Für ein älteres Ehepaar waren es die schrecklichsten Minuten in seinem Leben. Drei Männer dringen gewaltsam in ihr Haus ein, die 89-Jährige wird zu Boden gestoßen, erleidet einen Oberschenkelhalsbruch.

Reinbek. Ihr 87 Jahre alter Mann wird geknebelt und im Gesicht verletzt. Die Beute des Trios: rund 200 Euro.

Einer der Täter, ein 34 Jahre alter Mann aus Kroatien, musste sich gestern vor dem Landgericht in Lübeck verantworten. Er wurde zu drei Jahren Freiheitsstrafe wegen gemeinschaftlichen Raubes verurteilt. Strafmildernd wirkte sich aus, dass er die Mittäter benannt hatte.

"Die Familie sollte in einem schwarzen Koffer viel Geld aufbewahren", sagt der Angeklagte Rade P., der mit Frau und vier Kindern 2004 nach Deutschland gekommen war und seitdem geduldet wird. Ein Asylantrag wurde abgelehnt. "Ich wusste genau, wie die Räume im Haus aussehen und wo ich nach diesem Koffer suchen musste", sagte der 34-Jährige. Natascha P., die im Juli 2008 bei dem Ehepaar als Pflegerin gearbeitet hatte, hatte den Tätern alles genau erklärt. Doch als Rade P. im Obergeschoss den Koffer öffnet, sieht er nur Papiere.

Rade P. soll Natascha P., die in Hamburg-Wilhelmsburg wohnt, erst am 24. März, zwei Tage vor der Tat, kennengelernt haben. "Ich wurde aus Eisleben von den beiden anderen Tätern abgeholt. Wir sind nach Hamburg in eine Disco gefahren und übernachteten in der Wohnung von Natascha. "Am nächsten Morgen sprach sie vom vielen Geld in dem Haus in Reinbek. Sie fragte mich, ob ich mitmachen wolle", sagt der Angeklagte, "es werde gerecht geteilt."
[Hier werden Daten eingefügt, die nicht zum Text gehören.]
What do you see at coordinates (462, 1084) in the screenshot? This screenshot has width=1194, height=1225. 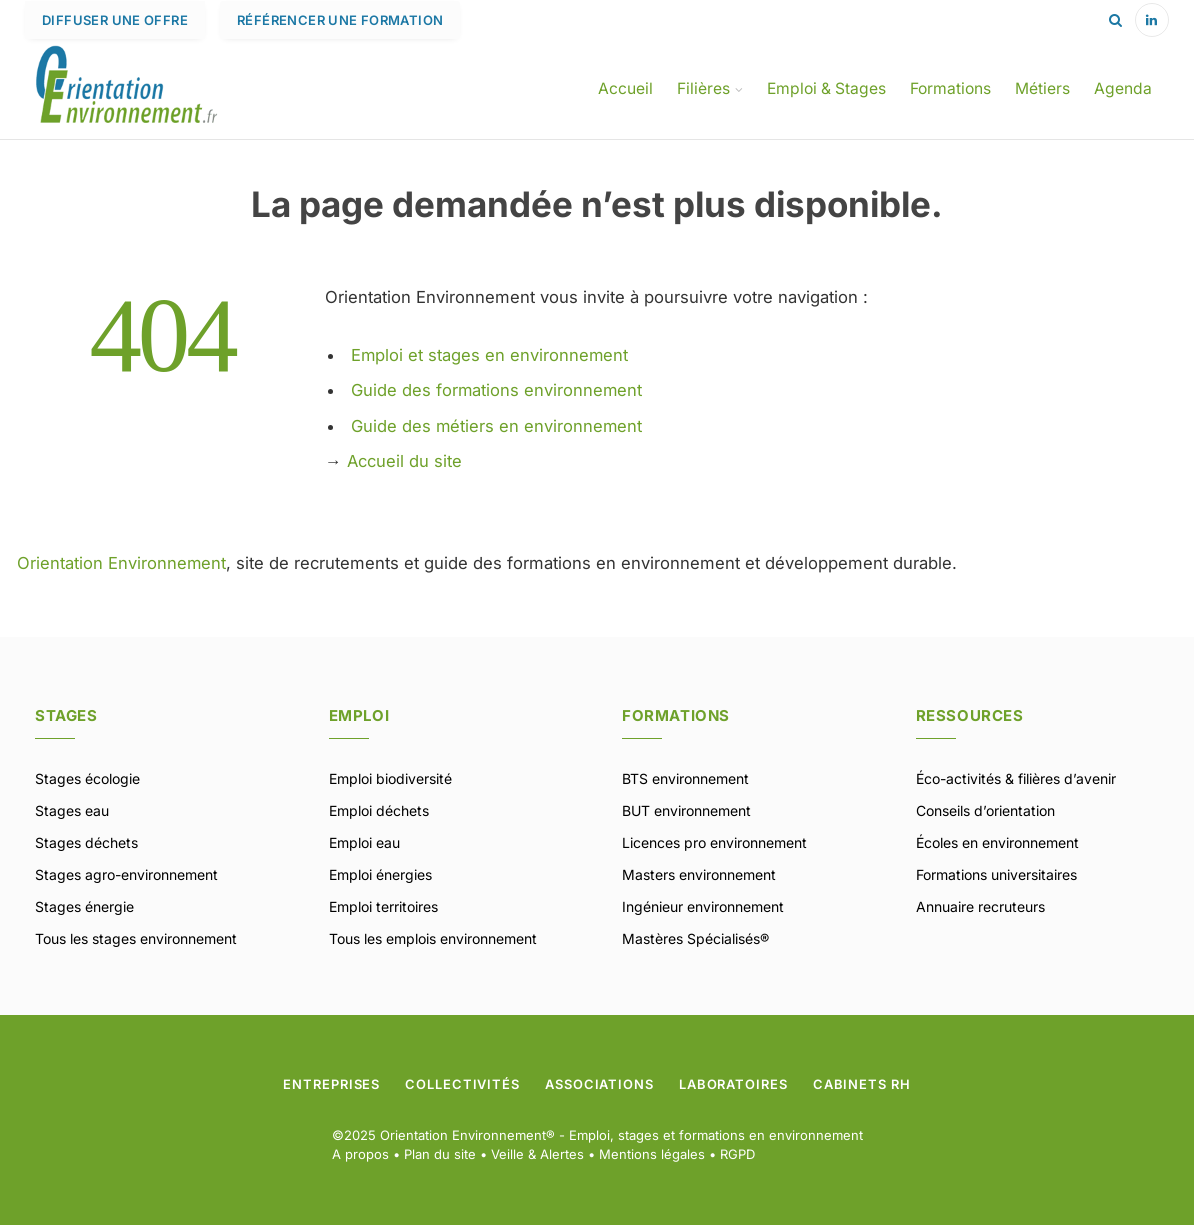 I see `Collectivités` at bounding box center [462, 1084].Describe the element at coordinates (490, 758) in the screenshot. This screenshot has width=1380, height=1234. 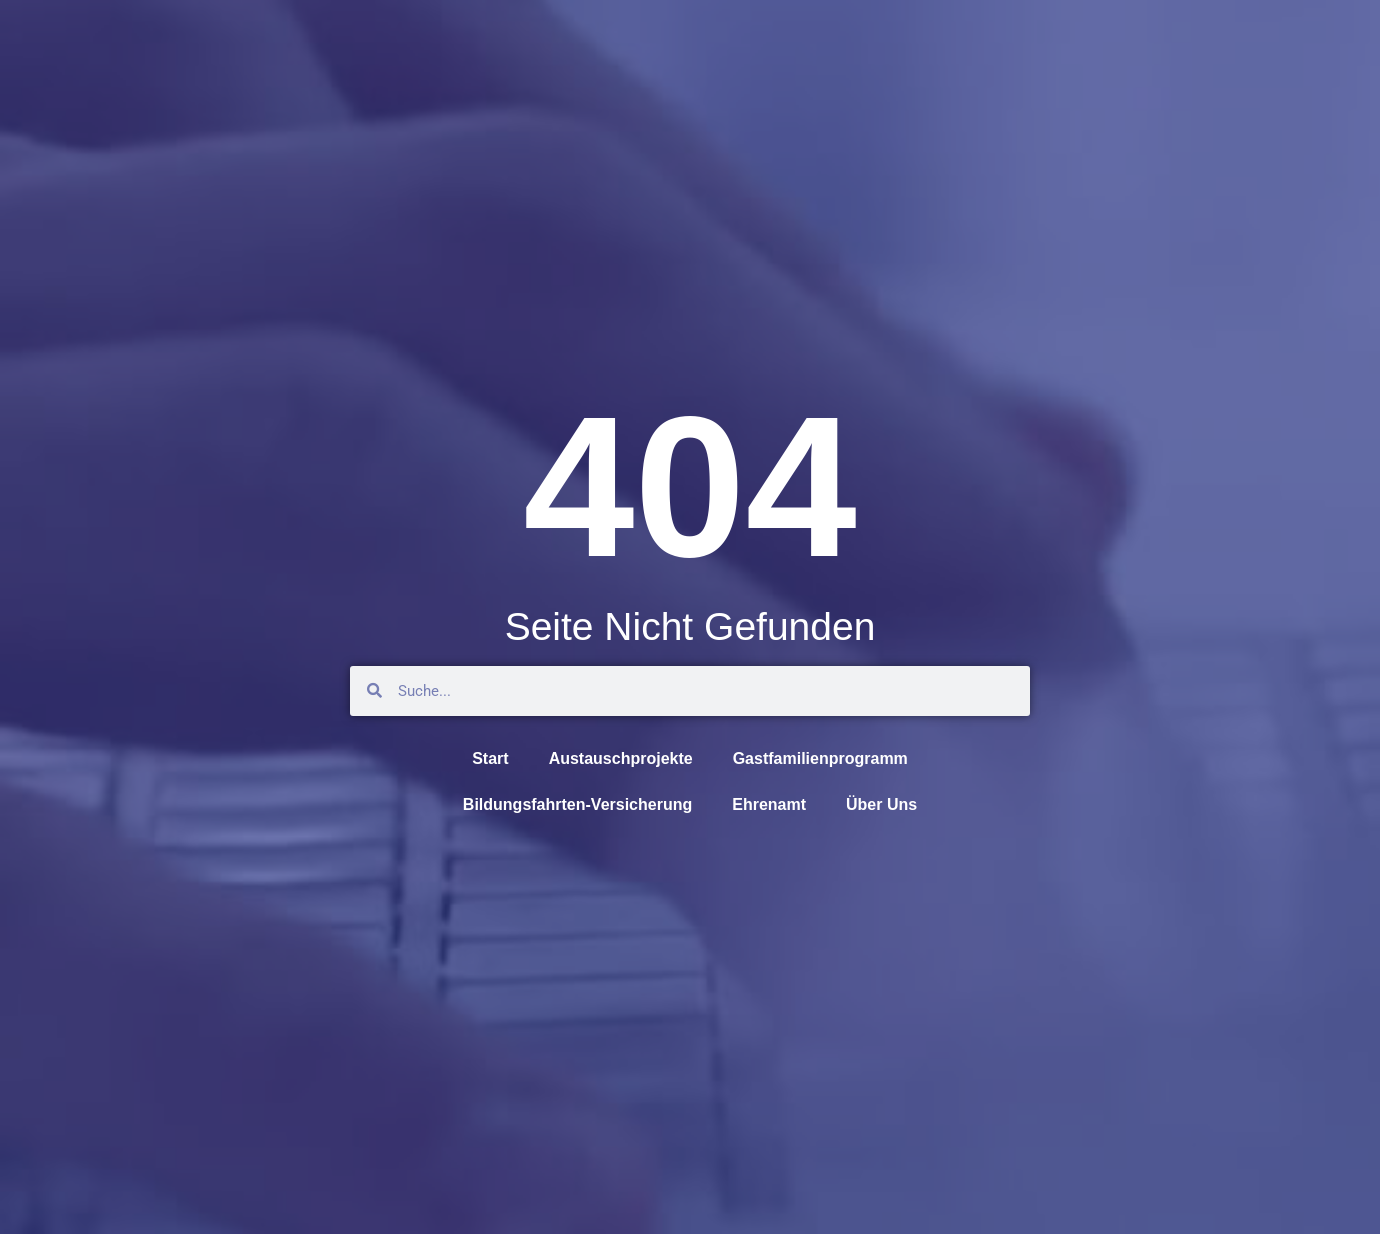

Die drei Männer fuhren zur Reeperbahn und kauften Sturmhauben. Am Donnerstag, 26. März, klingeln sie an der Haustür des Einfamilienhauses am Jahnckeweg in Reinbek. Die 89-Jährige öffnet die Tür nur einen kleinen Spalt. Sofort stößt ein Täter sie zu Boden, wirft sich auf sie und hält ihr den Mund zu. Klaus B., der im Wohnzimmer sitzt, hört den Lärm und will zu seiner Frau, doch ein zweiter Räuber drückt ihn in den Sessel und hält ihm den Mund zu. Dabei wird die Zahnprothese verbogen. Währenddessen läuft Rade P. direkt zum Koffer ins Obergeschoss.

Als der Täter versucht, Klaus B. mit Klebeband zu fesseln, löst er den Hausnotruf-Sender aus, den der Rentner um den Hals unter seiner Kleidung trägt. Rade P., der im Obergeschoss rund 200 Euro in einem Portemonnaie findet, hört plötzlich eine Frauenstimme: Eine Mitarbeiterin des DRK-Notrufs meldet sich über eine Sprechanlage im Schlafzimmer. Die drei Räuber laufen hinaus, flüchten mit einem weißen Lieferwagen.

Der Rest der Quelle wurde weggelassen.